## Exercise requirements
From the entries below, please gather each line containing the string "https".

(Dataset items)

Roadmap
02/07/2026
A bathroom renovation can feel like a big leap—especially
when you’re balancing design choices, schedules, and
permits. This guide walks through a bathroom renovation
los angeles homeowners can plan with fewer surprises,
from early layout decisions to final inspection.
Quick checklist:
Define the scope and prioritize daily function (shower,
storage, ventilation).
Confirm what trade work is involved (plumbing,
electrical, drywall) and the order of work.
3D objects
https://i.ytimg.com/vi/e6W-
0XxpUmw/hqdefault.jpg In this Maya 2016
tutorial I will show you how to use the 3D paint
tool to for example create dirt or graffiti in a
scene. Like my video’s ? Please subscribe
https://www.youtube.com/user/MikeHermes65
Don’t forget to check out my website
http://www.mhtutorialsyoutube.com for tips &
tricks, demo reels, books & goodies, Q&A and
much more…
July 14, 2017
--
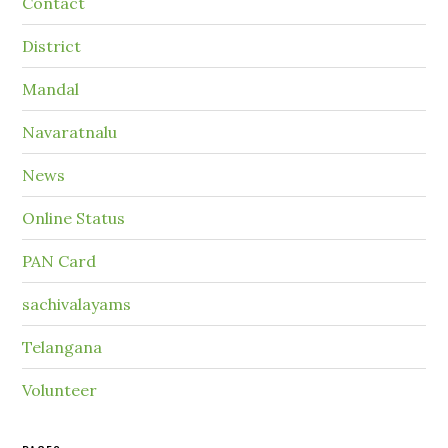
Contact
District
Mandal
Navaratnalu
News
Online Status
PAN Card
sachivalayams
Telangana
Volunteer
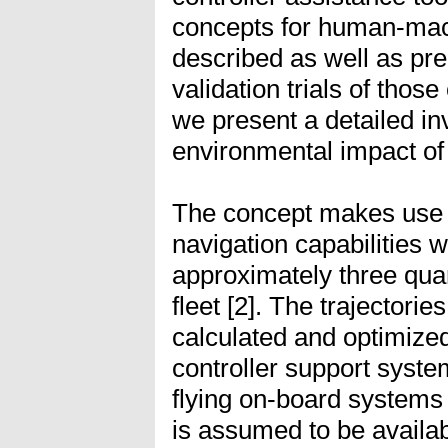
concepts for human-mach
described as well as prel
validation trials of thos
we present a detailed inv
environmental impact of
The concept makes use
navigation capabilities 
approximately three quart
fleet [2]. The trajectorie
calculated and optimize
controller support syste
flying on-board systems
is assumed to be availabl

## Exercise solution
https://i.ytimg.com/vi/e6W-
https://www.youtube.com/user/MikeHermes65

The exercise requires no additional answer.